Tuesday, August 28, 2012

The Original Ariadne



Daniel Harding music director
Sven-Eric Bechtolf stage director
Rolf Glittenberg set designer
Marianne Glittenberg costume designer
Heinz Spoerli choreographer
Ronny Dietrich dramaturgy
Jürgen Hoffmann lighting designer

Wiener Philharmoniker

Emily Magee (The Prima Donna/Ariadne)
Elena Moșuc (Zerbinetta)
Jonas Kaufmann (The Tenor/Bacchus )
Eva Liebau (Naiad/A Shepherdess)
Marie-Claude Chappuis (Dryad/A Shepherd)
Eleonora Buratto (Echo/A Singer)
Gabriel Bermúdez (Harlequin)
Michael Laurenz (Scaramuccio)
Tobias Kehrer (Truffaldino)
Martin Mitterrutzner (Brighella)
Peter Matić (The Major-Domo)
Cornelius Obonya (M. Jourdain)
Thomas Frank (The Composer)
Michael Rotschopf (Hofmannsthal)
Regina Fritsch (Ottonie/Dorine)
Stefanie Dvorak (Nicolina)
Johannes Lange (Flunky)

These credits appear to be only for the opera.  The actors are not listed.  In the picture above are Ariadne and the countess.

I don't know if I can recommend this for you.  In celebration of the 100th anniversary of Richard Strauss' Ariadne auf Naxos, the Salzburger Festspiele has presented the original version of the opera.  Or is it an opera?   According to Wikipedia, "In the end, the opera occupied ninety minutes, and the performance of play plus opera occupied over six hours."  It was a failure.  Our play is not so long and the whole thing takes 3 hours and 23 minutes plus the omitted intermission.

In Ulm we were an opera company, a ballet company and a theater company, so I was exposed to rather more Bühnedeutsch than the average opera singer.  They are doing something vaguely approximating the play by Molière, Le Bourgeois gentilhomme, spoken in German without subtitles.  Maybe if I pushed buttons, a translation would appear, but for me it is perfect.  I can even tell when the newly made countess slips out of her upper class dialect.  Her voice sounds a bit like Olive Oyl.  [Like if you recognize that name.]  Wie vermisse ich die deutsche Sprache.

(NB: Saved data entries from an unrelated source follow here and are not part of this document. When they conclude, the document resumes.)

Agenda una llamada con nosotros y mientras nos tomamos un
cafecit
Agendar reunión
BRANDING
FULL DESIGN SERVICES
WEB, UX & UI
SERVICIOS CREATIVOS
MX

In the stream from medici.tv we see the first act from the other side.  The play is about the richest man in ?? who with his wife has been raised to nobility.  We see the countess request fireworks, and the ensuing chaos.  Hugo von Hofmannsthal is a character.  Jonas Kaufmann as the tenor has a brief outburst when he hears of the changes, "Im letzten Moment!  I go airport."  He goes off muttering in Italian.  Very funny.  We almost buy him as an Italian opera singer.  At the end of the first scene Hofmannsthal tells the countess that normally the intermission would come here.

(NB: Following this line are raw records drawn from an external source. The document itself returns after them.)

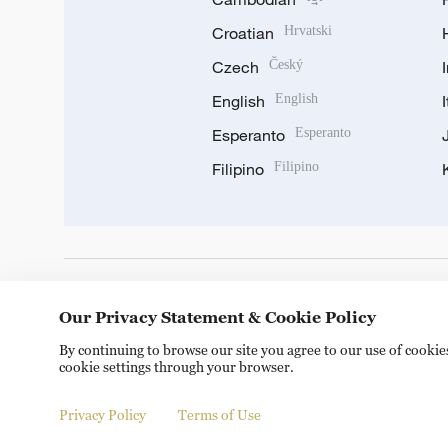
Croatian
Hrvatski
Czech
Český
English
English
Esperanto
Esperanto
Filipino
Filipino
DOWNLOAD OUR APP
Our Privacy Statement & Cookie Policy
By continuing to browse our site you agree to our use of cooki
cookie settings through your browser.
Privacy Policy
Terms of Use
© China Radio International.CRI. All Rights Reserved. 16A S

The count in the second act--the opera--is a perfect asshole, constantly shouting and interrupting the singers. I can see how this wouldn't be popular.  The countess wanders out on to the stage and follows the singers around.  The great arias are here:  "Es gibt ein Reich," and "Großmächtige Prinzessin," but the singers are less than fabulous.



Just to be annoying, I have inserted Kathleen Battle doing "Großmächtige Prinzessin."

The three ladies sing their soothing music that sounds only mostly like "Schlafe, schlafe" and are interrupted by Jonas shouting.  The count jumps out of his chair each time.  Will I be able to see this opera without imagining the inquisitive countess?  Everyone gets excited.  Ariadne is rescued, not by a mere man but by a god.

Are you the goddess of this island?  A god has come for her and she appears to be bitching.  See review of Tosca for the Triumph of Bacchus and Ariadne.  All those candles would make my throat close up.  Bacchus and Ariadne kiss, but the countess and Hofmannsthal also kiss.  I cried.  Have I ever cried for Ariadne before?  It is very pleasing to see this.